Any picture in the listing is left out of the copy; all else is duplicated exactly.

* DATA *
__________
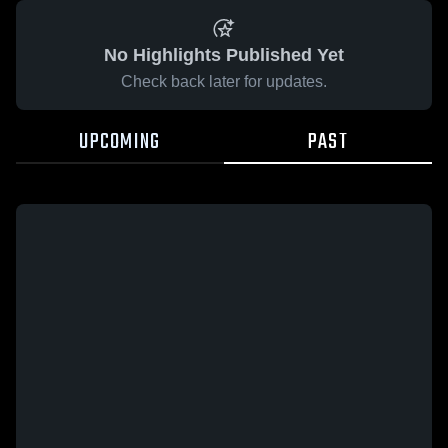
No Highlights Published Yet
Check back later for updates.
UPCOMING
PAST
__________
* RESPONSE BOX *
No Highlights Published Yet
Check back later for updates.
UPCOMING
PAST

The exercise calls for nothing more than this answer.